フェンリルはあの時、技を仕掛ける時に相手の思考にも干渉していた。

直接脳から読み取って何も無かったというのなら、奴は城に忍び込んで、ただ趣味で悪さをしていただけなのだろう。

やってる事のショボさから予想はしていたが、やはりそういう方面でも奴から得られる情報はこれ以上は無いようだ。

今度はフェンリルが俺に問う。


「そっちはどうなのじゃ?」

「うーん……。魔力パターンはやっぱりアリスが倒した奴らと、俺が倒したキングトロールと被ってるんだよな……。正直、暴走魔族くらいパターンが目茶苦茶だったなら特徴有って探知魔法でも容易に探せるけど、中途半端に強くなってるせいで、上級から特級の魔族が片っ端から引っ掛かる。」

「割り出した魔力パターンで探知してもか?」

「ああ。……ってか、コレそうなる様に意図的に調整されてるな。」

「意図的、ですか?」


アリスの遠慮がちな質問に「うん。」と頷く。

話に集中していて気付かなかったが、気付けばもう部屋の前に来ていた。

俺は部屋に入ってすぐ、部屋にいる全員に見えるように借りた地図を空中に投射してから、フェンリルが倒したアークリッチーの魔力パターンも書き込んで再検索をすると、該当するポイントが投射された地図に複数検出される。

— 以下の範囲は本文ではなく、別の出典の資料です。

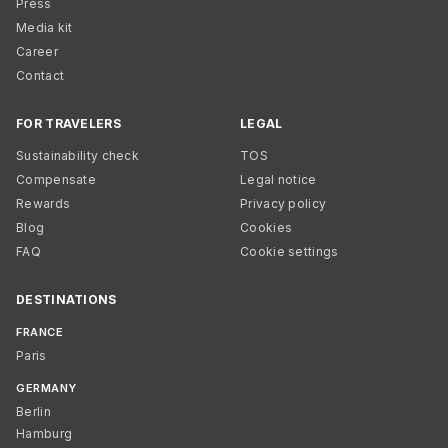
Press
Media kit
Career
Contact
FOR TRAVELERS
LEGAL
Sustainability check
TOS
Compensate
Legal notice
Rewards
Privacy policy
Blog
Cookies
FAQ
Cookie settings
DESTINATIONS
FRANCE
Paris
GERMANY
Berlin
Hamburg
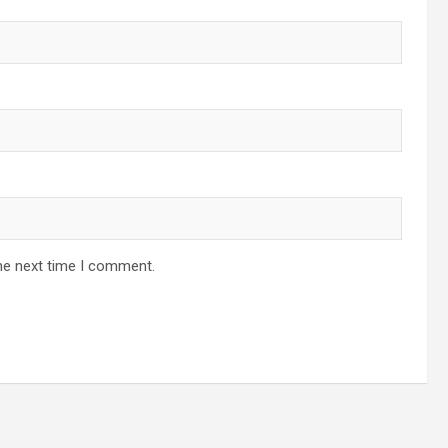
he next time I comment.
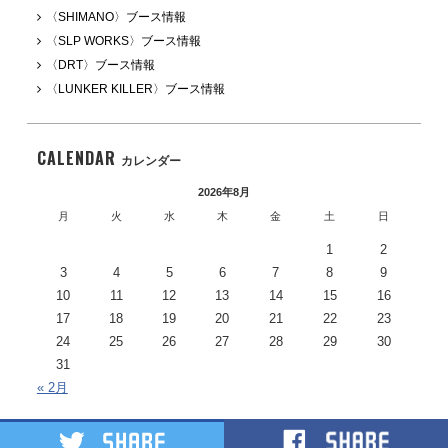
〈SHIMANO〉ブース情報
〈SLP WORKS〉ブース情報
〈DRT〉ブース情報
〈LUNKER KILLER〉ブース情報
CALENDAR
カレンダー
2026年8月
月
火
水
木
金
土
日
1
2
3
4
5
6
7
8
9
10
11
12
13
14
15
16
17
18
19
20
21
22
23
24
25
26
27
28
29
30
31
« 2月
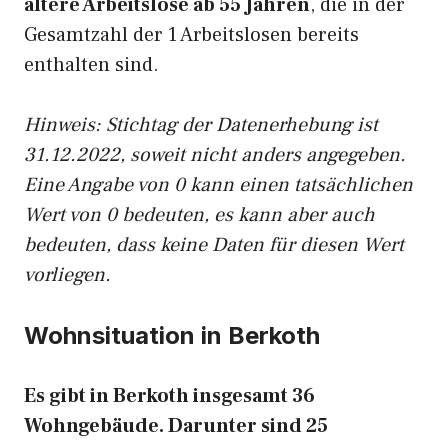
ältere Arbeitslose ab 55 Jahren
, die in der
Gesamtzahl der 1 Arbeitslosen bereits
enthalten sind.
Hinweis: Stichtag der Datenerhebung ist
31.12.2022, soweit nicht anders angegeben.
Eine Angabe von 0 kann einen tatsächlichen
Wert von 0 bedeuten, es kann aber auch
bedeuten, dass keine Daten für diesen Wert
vorliegen.
Wohnsituation in Berkoth
Es gibt in Berkoth insgesamt 36
Wohngebäude. Darunter sind 25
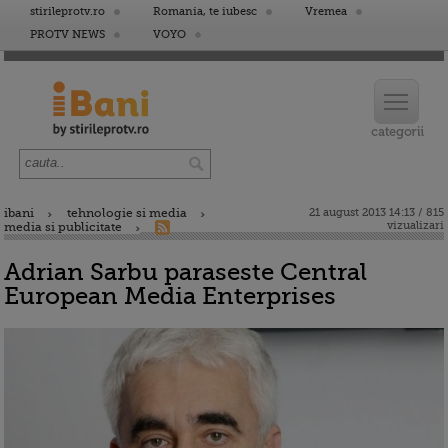
stirileprotv.ro
Romania, te iubesc
Vremea
PROTV NEWS
VOYO
ibani
tehnologie si media
21 august 2013 14:13 / 815
vizualizari
media si publicitate
Adrian Sarbu paraseste Central
European Media Enterprises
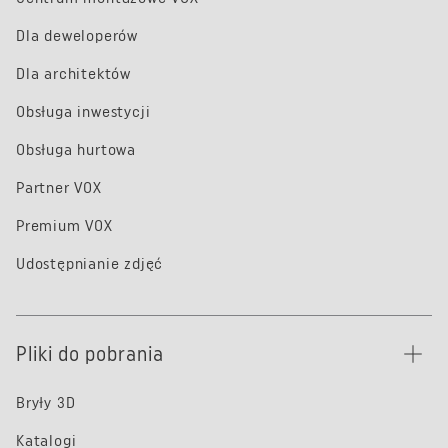
Dla deweloperów
Dla architektów
Obsługa inwestycji
Obsługa hurtowa
Partner VOX
Premium VOX
Udostępnianie zdjęć
Pliki do pobrania
Bryły 3D
Katalogi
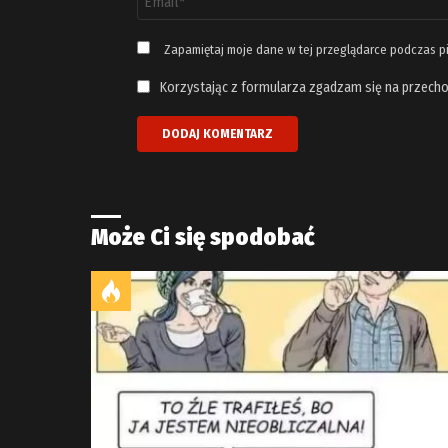
email
*
Zapamiętaj moje dane w tej przeglądarce podczas p
Korzystając z formularza zgadzam się na przecho
Może Ci się spodobać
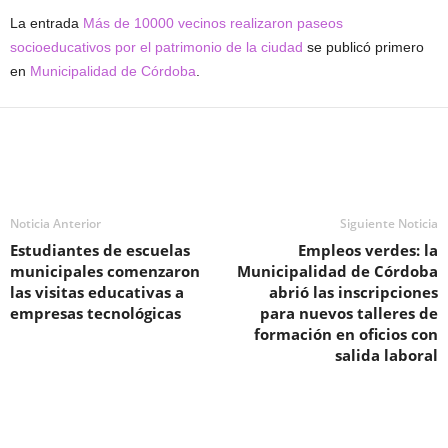
La entrada
Más de 10000 vecinos realizaron paseos
socioeducativos por el patrimonio de la ciudad
se publicó primero
en
Municipalidad de Córdoba
.
Noticia Anterior
Siguiente Noticia
Estudiantes de escuelas
Empleos verdes: la
municipales comenzaron
Municipalidad de Córdoba
las visitas educativas a
abrió las inscripciones
empresas tecnológicas
para nuevos talleres de
formación en oficios con
salida laboral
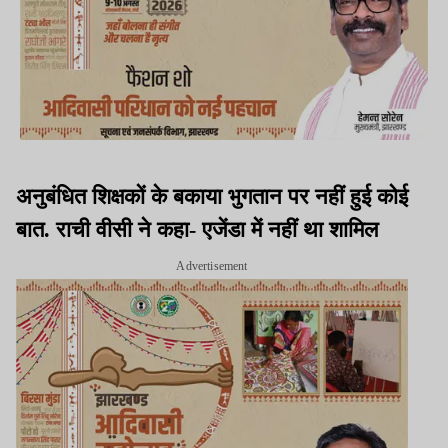
अनुबंधित शिक्षकों के बकाया भुगतान पर नहीं हुई कोई
बात. राची वीसी ने कहा- एजेंडा में नहीं था शामिल
Advertisement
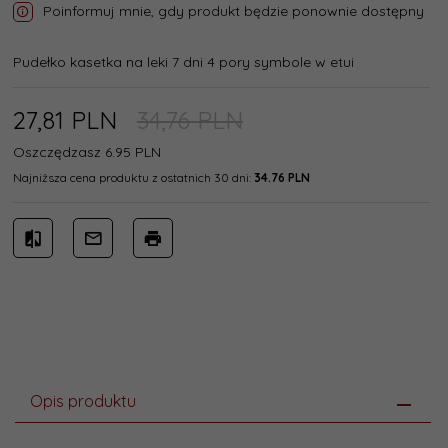
Poinformuj mnie, gdy produkt będzie ponownie dostępny
Pudełko kasetka na leki 7 dni 4 pory symbole w etui
27,
81
PLN
34,76 PLN
Oszczędzasz 6.95 PLN
Najniższa cena produktu z ostatnich 30 dni:
34.76 PLN
Opis produktu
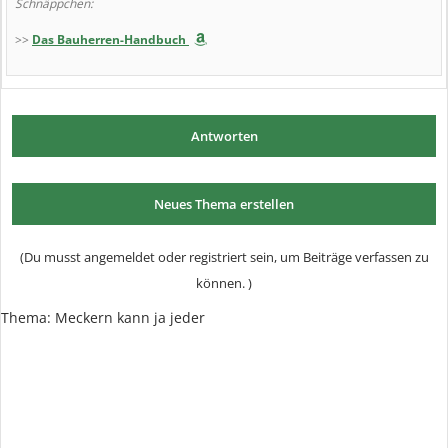
Schnäppchen:
>>
Das Bauherren-Handbuch
Antworten
Neues Thema erstellen
(Du musst angemeldet oder registriert sein, um Beiträge verfassen zu
können. )
Thema:
Meckern kann ja jeder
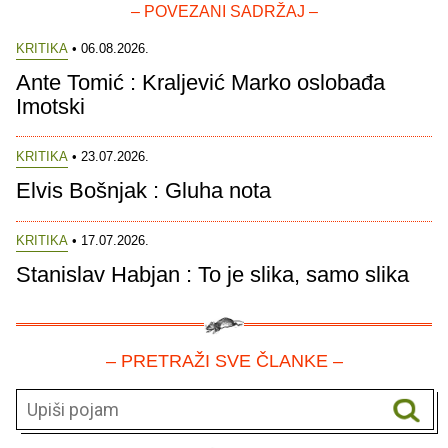
– POVEZANI SADRŽAJ –
KRITIKA
• 06.08.2026.
Ante Tomić : Kraljević Marko oslobađa
Imotski
KRITIKA
• 23.07.2026.
Elvis Bošnjak : Gluha nota
KRITIKA
• 17.07.2026.
Stanislav Habjan : To je slika, samo slika
– PRETRAŽI SVE ČLANKE –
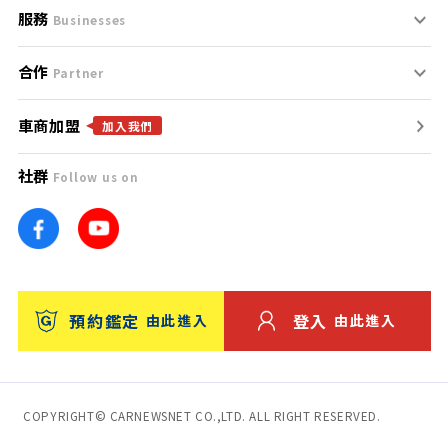
服務
支援中心
服務條款
Businesses
合作
什麼是Goo鑑定？
聯絡我們
免責聲明
Partner
車商加盟
合作夥伴
找好車
隱私權政策
加入我們
社群
Follow us on
廣告合作
找好店
團隊
找海外車
車訊網
消費者評價
台灣優良中古車商大獎
預約鑑定
登入
由此進入
由此進入
保固
收費服務
COPYRIGHT© CARNEWSNET CO.,LTD. ALL RIGHT RESERVED.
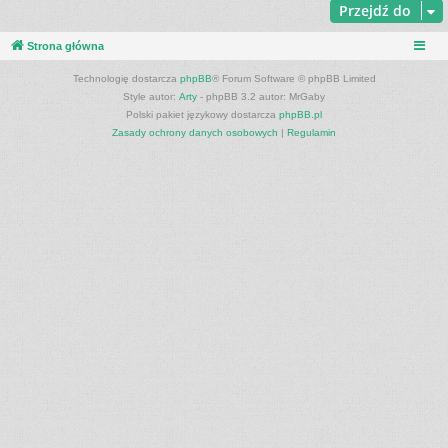
Przejdź do
Strona główna
Technologię dostarcza
phpBB
® Forum Software © phpBB Limited
Style autor:
Arty
- phpBB 3.2 autor: MrGaby
Polski pakiet językowy dostarcza
phpBB.pl
Zasady ochrony danych osobowych
|
Regulamin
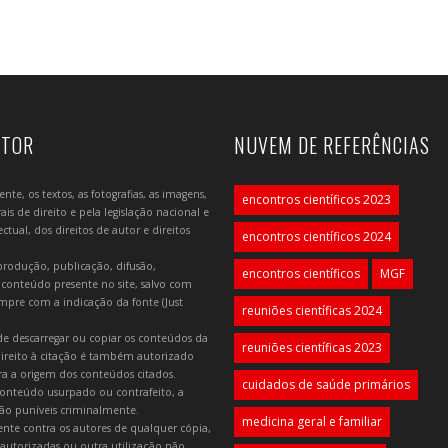
UTOR
NUVEM DE REFERÊNCIAS
e, os textos, as fotografias, as imagens,
encontros científicos 2023
is de direito e pela legislação nacional e
tual, dos direitos de autor e direitos
encontros científicos 2024
produção, publicação, difusão,
encontros científicos
MGF
 conteúdo presente no site, salvo com
mpre com a indicação da fonte (Just
reuniões científicas 2024
e descarregar ou copiar os conteúdos da
reuniões científicas 2023
 direito à citação é também autorizado
ara a origem dos conteúdos citados.
cuidados de saúde primários
onteúdo usurpado ou contrafeito, a
 são puníveis criminalmente.
medicina geral e familiar
lmente contra os autores de qualquer cópia,
autorizadas ou outra utilização não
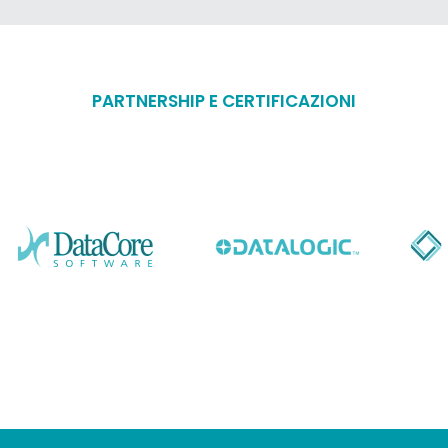
PARTNERSHIP E CERTIFICAZIONI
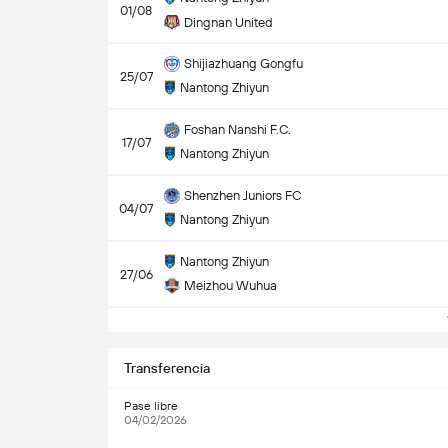
01/08
Dingnan United
Shijiazhuang Gongfu
25/07
Nantong Zhiyun
Foshan Nanshi F.C.
17/07
Nantong Zhiyun
Shenzhen Juniors FC
04/07
Nantong Zhiyun
Nantong Zhiyun
27/06
Meizhou Wuhua
V
Transferencia
Pase libre
04/02/2026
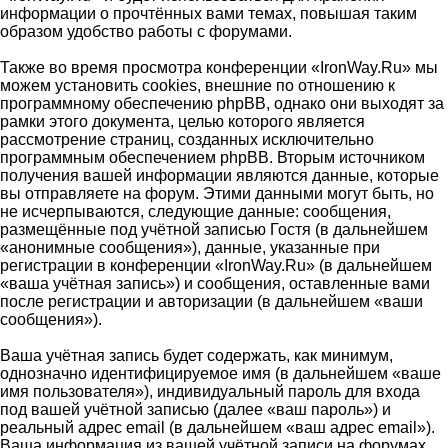
информации о прочтённых вами темах, повышая таким
образом удобство работы с форумами.
Также во время просмотра конференции «IronWay.Ru» мы
можем установить cookies, внешние по отношению к
программному обеспечению phpBB, однако они выходят за
рамки этого документа, целью которого является
рассмотрение страниц, созданных исключительно
программным обеспечением phpBB. Вторым источником
получения вашей информации являются данные, которые
вы отправляете на форум. Этими данными могут быть, но
не исчерпываются, следующие данные: сообщения,
размещённые под учётной записью Гостя (в дальнейшем
«анонимные сообщения»), данные, указанные при
регистрации в конференции «IronWay.Ru» (в дальнейшем
«ваша учётная запись») и сообщения, оставленные вами
после регистрации и авторизации (в дальнейшем «ваши
сообщения»).
Ваша учётная запись будет содержать, как минимум,
однозначно идентифицируемое имя (в дальнейшем «ваше
имя пользователя»), индивидуальный пароль для входа
под вашей учётной записью (далее «ваш пароль») и
реальный адрес email (в дальнейшем «ваш адрес email»).
Ваша информация из вашей учётной записи на форумах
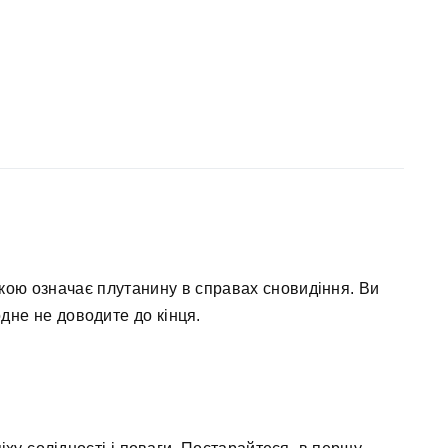
ькою означає плутанину в справах сновидіння. Ви
одне не доводите до кінця.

それをフェンリルやアリス、ディートリヒ、待機していた兵士達や魔導師達を手招きして一緒に眺めていく。


「………便利な魔法ですな。」


場違いだと分かりながらもディートリヒが呟き、アリス達も同意する様に頷いた。


「後で皆に教えるよ。簡単だし、知っていて損のない魔法だからな。それよりも………、」

「多いな。いや、多すぎる。」


フェンリルが該当ポイントを見て呟くので、同意する様に頷く。


「ああ。俺やフェンリル達なら問題なく倒せるってだけで、こんなのが一斉に動き出したら、この時代じゃなくても下手すれば人類が滅ぶレベルだぞ。」

「ふむ、それにじゃ。」

「………ここ、今も変わってないなら反応は魔族じゃない。」


俺は地図上で検出されたある場所を指差してから、そう言った。